Semantic Technologies for Data Analysis in Health Care

A fruitful application of Semantic Technologies in the field of healthcare data analysis has emerged from the collaboration between Oxford and Kaiser Permanente a US healthcare provider (HMO). US HMOs have to annually deliver measurement results on their quality of care to US authorities. One of these sets of measurements is defined in a specification called HEDIS which is infamous amongst data analysts for its complexity. Traditional solutions with either SAS-programs or SQL-queries lead to involved solutions whose maintenance and validation is difficult and binds considerable amount of resources. In this paper we present the project in which we have applied Semantic Technologies to compute the most difficult part of the HEDIS measures. We show that we arrive at a clean, structured and legible encoding of HEDIS in the rule language of the RDF-triple store RDFox. We use RDFox’s reasoning capabilities and SPARQL queries to compute and extract the results. The results of a whole Kaiser Permanente regional branch could be computed in competitive time by RDFox on readily available commodity hardware. Further development and deployment of the project results are envisaged in Kaiser Permanente.

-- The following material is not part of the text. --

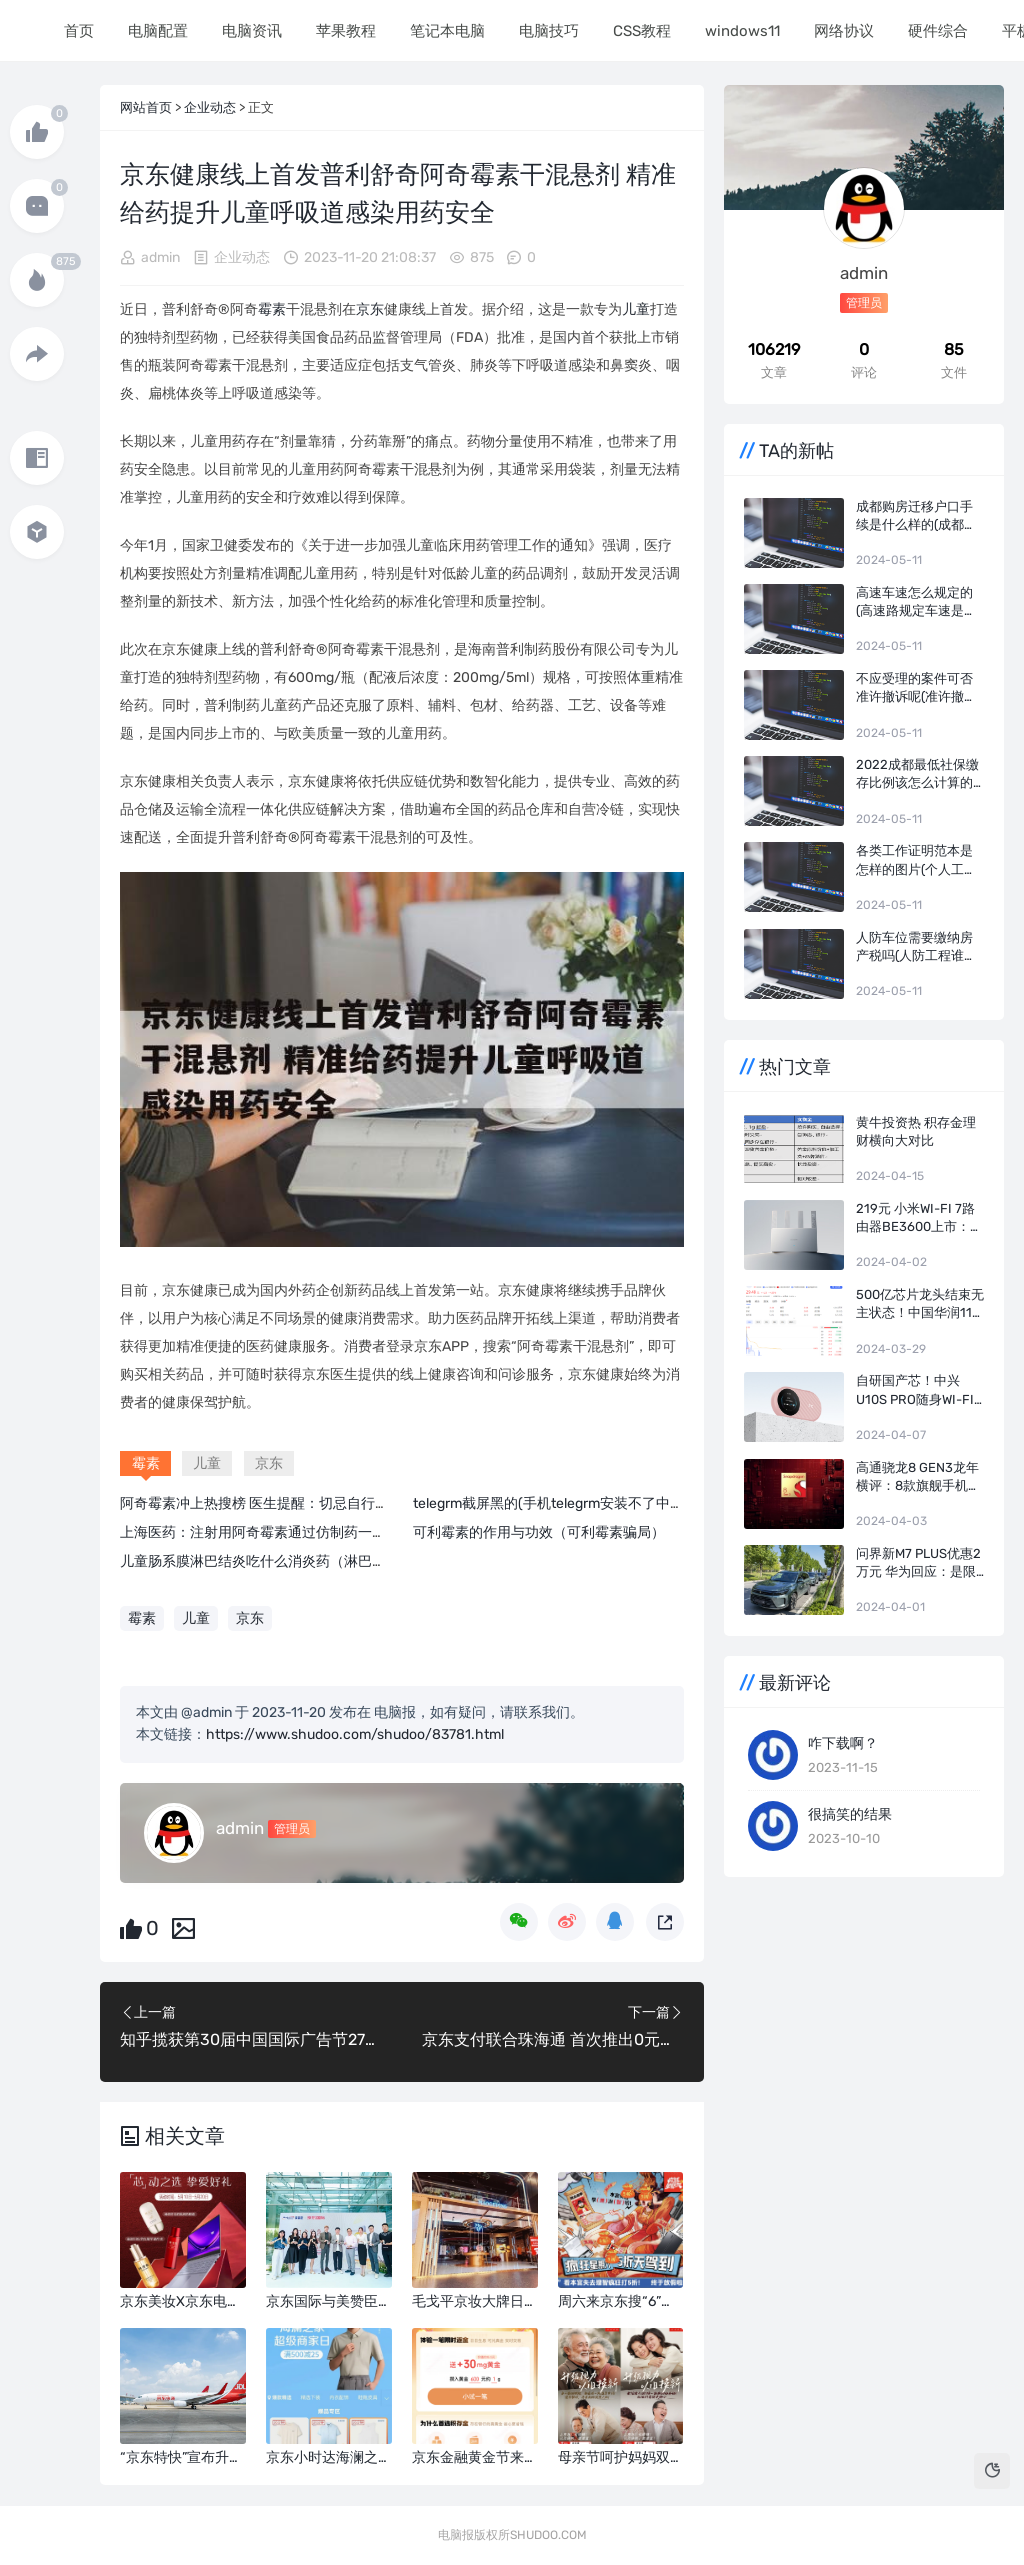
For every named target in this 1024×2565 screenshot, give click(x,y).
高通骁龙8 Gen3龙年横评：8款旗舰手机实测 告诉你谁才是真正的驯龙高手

RDFox: A Highly-Scalable RDF Store

We present RDFox—a main-memory, scalable, centralised RDF store that supports materialisation-based parallel datalog reasoning and SPARQL query answering. RDFox uses novel and highly-efficient parallel reasoning algorithms for the computation and incremental update of datalog materialisations with efficient handling of owl:sameAs. In this system description paper, we present an overview of the system architecture and highlight the main ideas behind our indexing data structures and our novel reasoning algorithms. In addition, we evaluate RDFox on a high-end SPARC T5-8 server with 128 physical cores and 4TB of RAM. Our results show that RDFox can effectively exploit such a machine, achieving speedups of up to 87 times, storage of up to 9.2 billion triples, memory usage as low as 36.9 bytes per triple, importation rates of up to 1 million triples per second, and reasoning rates of up to 6.1 million triples per second.